Oregon is not exempt from error. Oregon, like every other state, is susceptible to the same causes of wrongful convictions, such as mistaken eyewitness identification, false confessions, and invalidated or improper forensic science. According to the National Registry of Exonerations, there have been 17 exonerations in Oregon. Without a program in Oregon that focuses solely on wrongful convictions, there would be no certain way to know whether any of the people currently incarcerated here should in fact be freed.
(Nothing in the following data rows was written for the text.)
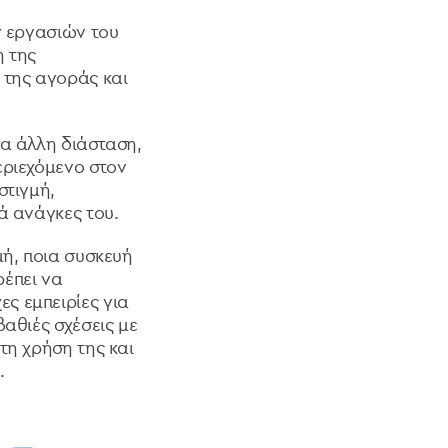
ν εργασιών του
η της
της αγοράς και
ια άλλη διάσταση,
εριεχόμενο στον
στιγμή,
ρά ανάγκες του.
μή, ποια συσκευή
ρέπει να
ς εμπειρίες για
αθιές σχέσεις με
τη χρήση της και
ς.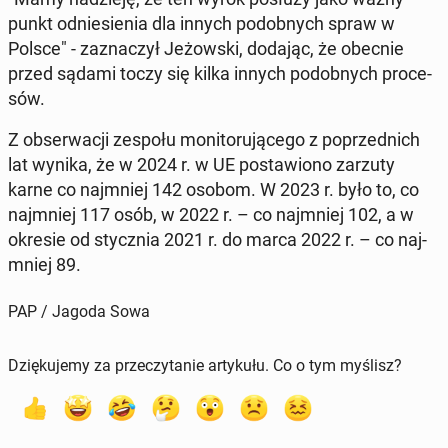
punkt od­nie­sie­nia dla innych po­dob­nych spraw w
Polsce" - za­zna­czył Je­żow­ski, dodając, że obecnie
przed sądami toczy się kilka innych po­dob­nych pro­ce­
sów.
Z ob­ser­wa­cji zespołu mo­ni­to­ru­ją­ce­go z po­przed­nich
lat wynika, że w 2024 r. w UE po­sta­wio­no zarzuty
karne co naj­mniej 142 osobom. W 2023 r. było to, co
naj­mniej 117 osób, w 2022 r. – co naj­mniej 102, a w
okresie od stycz­nia 2021 r. do marca 2022 r. – co naj­
mniej 89.
PAP / Jagoda Sowa
Dziękujemy za przeczytanie artykułu. Co o tym myślisz?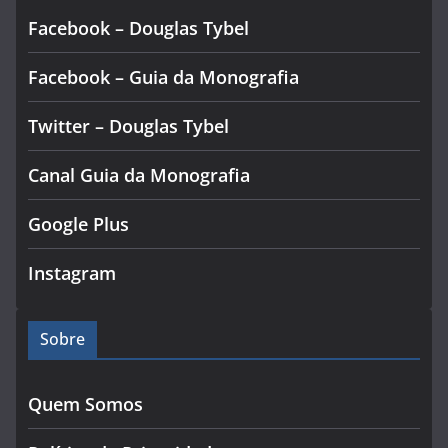
Facebook – Douglas Tybel
Facebook – Guia da Monografia
Twitter – Douglas Tybel
Canal Guia da Monografia
Google Plus
Instagram
Sobre
Quem Somos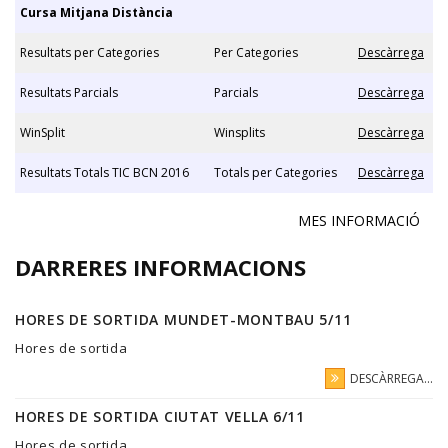
Cursa Mitjana Distància
Resultats per Categories
Per Categories
Descàrrega
Resultats Parcials
Parcials
Descàrrega
WinSplit
Winsplits
Descàrrega
Resultats Totals TIC BCN 2016
Totals per Categories
Descàrrega
MES INFORMACIÓ
DARRERES INFORMACIONS
HORES DE SORTIDA MUNDET-MONTBAU 5/11
Hores de sortida
DESCÀRREGA...
HORES DE SORTIDA CIUTAT VELLA 6/11
Hores de sortida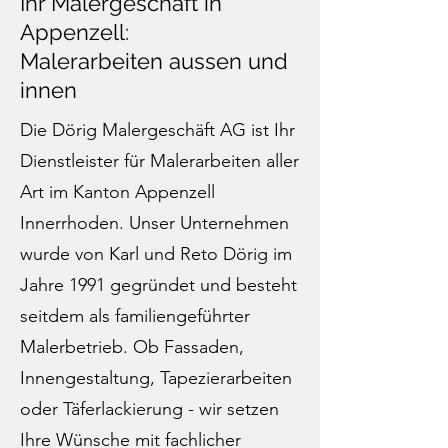
Ihr Malergeschäft in
Appenzell:
Malerarbeiten aussen und
innen
Die Dörig Malergeschäft AG ist Ihr
Dienstleister für Malerarbeiten aller
Art im Kanton Appenzell
Innerrhoden. Unser Unternehmen
wurde von Karl und Reto Dörig im
Jahre 1991 gegründet und besteht
seitdem als familiengeführter
Malerbetrieb. Ob Fassaden,
Innengestaltung, Tapezierarbeiten
oder Täferlackierung - wir setzen
Ihre Wünsche mit fachlicher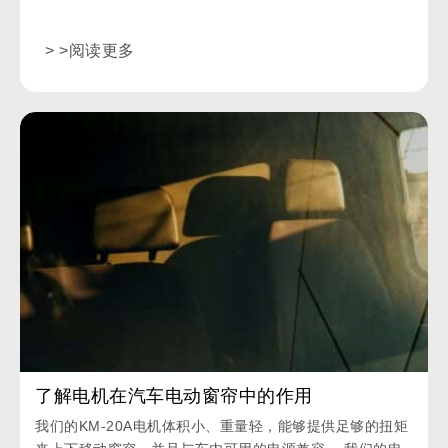
> >阅读更多
了解电机在汽车电动窗帘中的作用
我们的KM-20A电机体积小、重量轻，能够提供足够的扭矩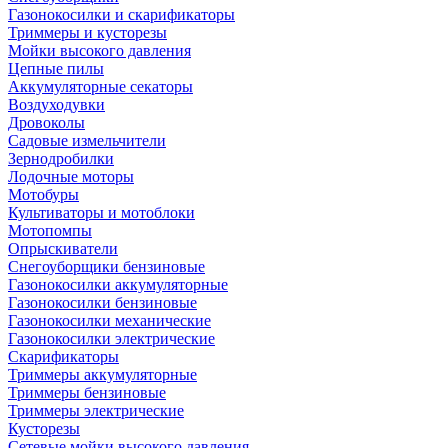
Газонокосилки и скарификаторы
Триммеры и кусторезы
Мойки высокого давления
Цепные пилы
Аккумуляторные секаторы
Воздуходувки
Дровоколы
Садовые измельчители
Зернодробилки
Лодочные моторы
Мотобуры
Культиваторы и мотоблоки
Мотопомпы
Опрыскиватели
Снегоуборщики бензиновые
Газонокосилки аккумуляторные
Газонокосилки бензиновые
Газонокосилки механические
Газонокосилки электрические
Скарификаторы
Триммеры аккумуляторные
Триммеры бензиновые
Триммеры электрические
Кусторезы
Сетевые мойки высокого давления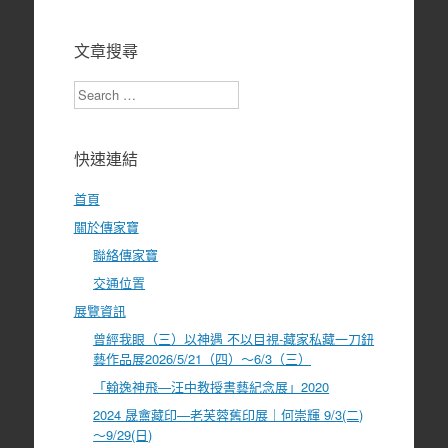
文章搜尋
Search
快速連結
首頁
關於傳家寶
聯絡傳家寶
交通位置
展覽資訊
曾經我眼（三）以神遇 不以目視-藏家私藏一刀鈕
藝作品展2026/5/21（四）～6/3（三）
「翰逸神飛—汪中教授書藝紀念展」2020
2024 晟盦藏印—老芙蓉舊印展｜何崇輝 9/3(二)
～9/29(日)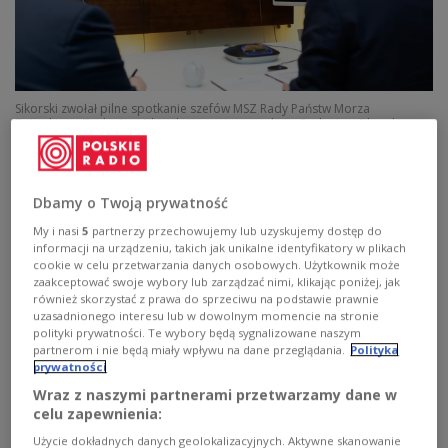
Sikorski zwołał pilne spotkanie szefów MSZ Rady Państw Morza
Bałtyckiego/Radosław Sikorski X.com/screenshot
Radosław Sikorski
X.com/screenshot
Am Montag hatten Starmer, Selenskyj, Frankreichs
Präsident Emmanuel Macron und der deutsche
Dbamy o Twoją prywatność
Kanzler Friedrich Merz in London über die Lage in
My i nasi
5
partnerzy przechowujemy lub uzyskujemy dostęp do
informacji na urządzeniu, takich jak unikalne identyfikatory w plikach
der Ukraine beraten. Nach Angaben von Downing
cookie w celu przetwarzania danych osobowych. Użytkownik może
Street wurden bei dem Treffen unter anderem die
zaakceptować swoje wybory lub zarządzać nimi, klikając poniżej, jak
również skorzystać z prawa do sprzeciwu na podstawie prawnie
Bedeutung der von den USA geführten
uzasadnionego interesu lub w dowolnym momencie na stronie
Friedensgespräche für die europäische Sicherheit
polityki prywatności. Te wybory będą sygnalizowane naszym
partnerom i nie będą miały wpływu na dane przeglądania.
Polityka
und die bisherigen Fortschritte hervorgehoben.
prywatności
Wraz z naszymi partnerami przetwarzamy dane w
Bosacki erklärte,
Sikorski habe zeitgleich in einer
celu zapewnienia:
von ihm einberufenen Videositzung der
Użycie dokładnych danych geolokalizacyjnych. Aktywne skanowanie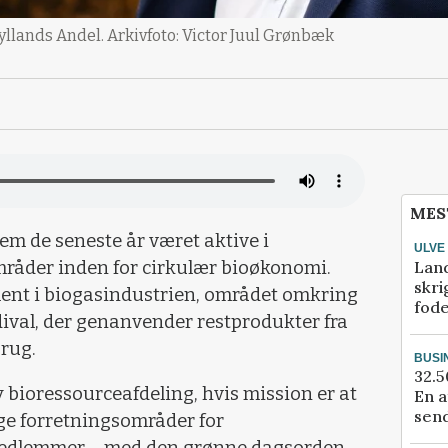
jyllands Andel. Arkivfoto: Victor Juul Grønbæk
MES
em de seneste år været aktive i
ULVE
Lan
mråder inden for cirkulær bioøkonomi.
skri
ment i biogasindustrien, området omkring
fod
dival, der genanvender restprodukter fra
brug.
BUSI
32.5
y bioressourceafdeling, hvis mission er at
En a
send
ge forretningsområder for
medlemmer – med den grønne dagsorden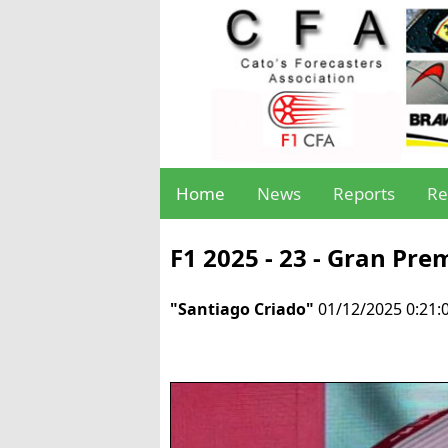
Home
News
Reports
Re
F1 2025 - 23 - Gran Pr
"Santiago Criado"
01/12/2025 0:21: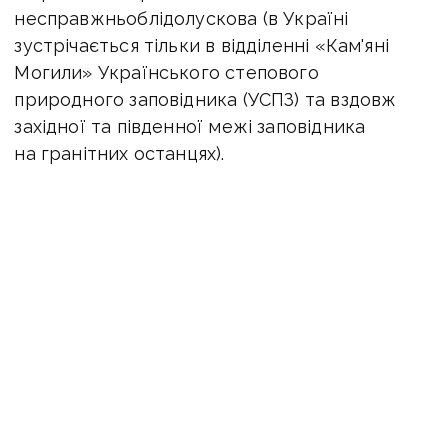
несправжньоблідолускова (в Україні
зустрічається тільки в відділенні «Кам'яні
Могили» Українського степового
природного заповідника (УСПЗ) та вздовж
західної та південної межі заповідника
на гранітних останцях).
Також на цій території зустрічаються 11 видів
рослин, які занесені до Переліку рослин,
що не занесені до Червоної книги України,
але є рідкісними або знаходяться під
загрозою зникнення на території Донецької
області: аспленій північний, півники
солелюбні, рястка Фішера, мигдаль низький,
гвоздика видовжена, астрагал
пухнатоквітковий, ефедра двоколоса,
перлівка золотолускова, ластовень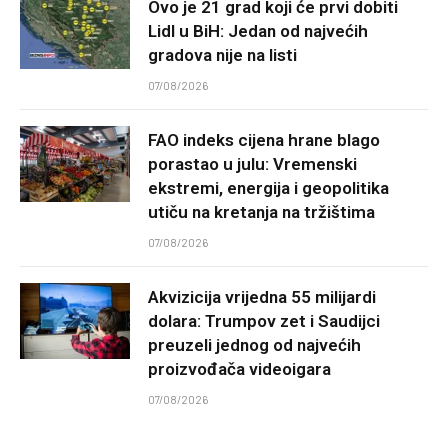
Ovo je 21 grad koji će prvi dobiti
Lidl u BiH: Jedan od najvećih
gradova nije na listi
07/08/2026
FAO indeks cijena hrane blago
porastao u julu: Vremenski
ekstremi, energija i geopolitika
utiču na kretanja na tržištima
07/08/2026
Akvizicija vrijedna 55 milijardi
dolara: Trumpov zet i Saudijci
preuzeli jednog od najvećih
proizvođača videoigara
07/08/2026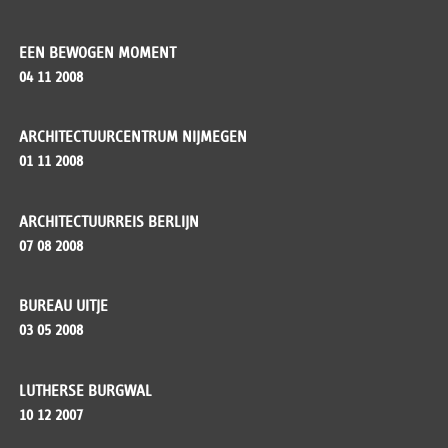
EEN BEWOGEN MOMENT
04 11 2008
ARCHITECTUURCENTRUM NIJMEGEN
01 11 2008
ARCHITECTUURREIS BERLIJN
07 08 2008
BUREAU UITJE
03 05 2008
LUTHERSE BURGWAL
10 12 2007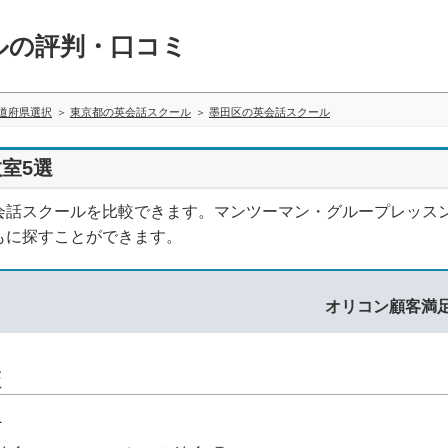
ルの評判・口コミ
道府県選択
東京都の英会話スクール
墨田区の英会話スクール
室5選
会話スクールを比較できます。マンツーマン・グループレッス
もに探すことができます。
オリコン顧客満
校
1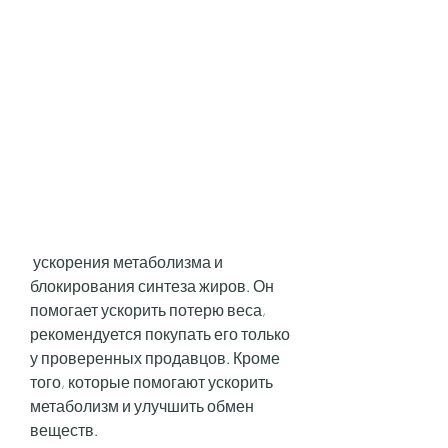
 ускорения метаболизма и 
блокирования синтеза жиров. Он 
помогает ускорить потерю веса, 
рекомендуется покупать его только 
у проверенных продавцов. Кроме 
того, которые помогают ускорить 
метаболизм и улучшить обмен 
веществ.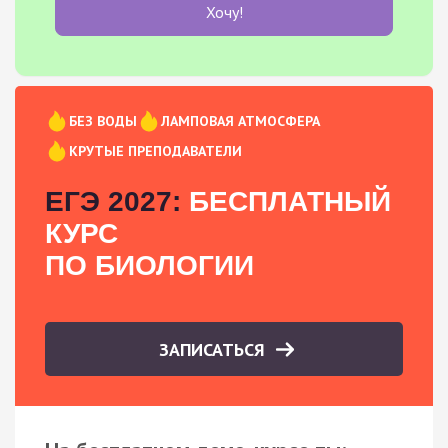
Хочу!
БЕЗ ВОДЫ
ЛАМПОВАЯ АТМОСФЕРА
КРУТЫЕ ПРЕПОДАВАТЕЛИ
ЕГЭ 2027:
БЕСПЛАТНЫЙ
КУРС
ПО БИОЛОГИИ
ЗАПИСАТЬСЯ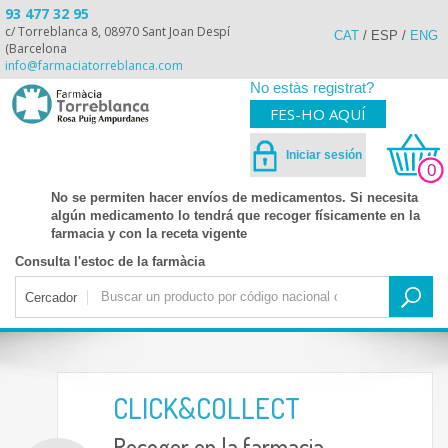
93 477 32 95
c/ Torreblanca 8, 08970 Sant Joan Despí
CAT
/
ESP
/
ENG
(Barcelona
info@farmaciatorreblanca.com
No estàs registrat?
FES-HO AQUÍ
Iniciar sesión
0
No se permiten hacer envíos de medicamentos. Si necesita
algún medicamento lo tendrá que recoger físicamente en la
farmacia y con la receta vigente
Consulta l'estoc de la farmàcia
Cercador
CLICK&COLLECT
Recoger en la farmacia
We launched Oregon Innocence Project (OIP) in 2014 with a mission to exonerate the wrongfully convicted, train law students, and promote legal reforms aimed at preventing wrongful convictions.
What we do
OIP is the only project of its kind in Oregon whose sole mission is to actively track inmates' claims of innocence, investigate those claims, test DNA and other scientific evidence, and litigate where appropriate. As well as securing the release of people who have been wrongfully convicted, we provide an outstanding educational experience for students who work with us.
We collaborate with all stakeholders (district attorneys, the defense bar, policymakers, police, victims' rights groups, forensic scientists, laboratory managers, and other practitioners working in the criminal justice system). Our goal is to build support for comprehensive criminal justice reform to improve eyewitness identification, interrogation practices, discovery practices, and other policies that do not serve to protect the innocent or punish the guilty.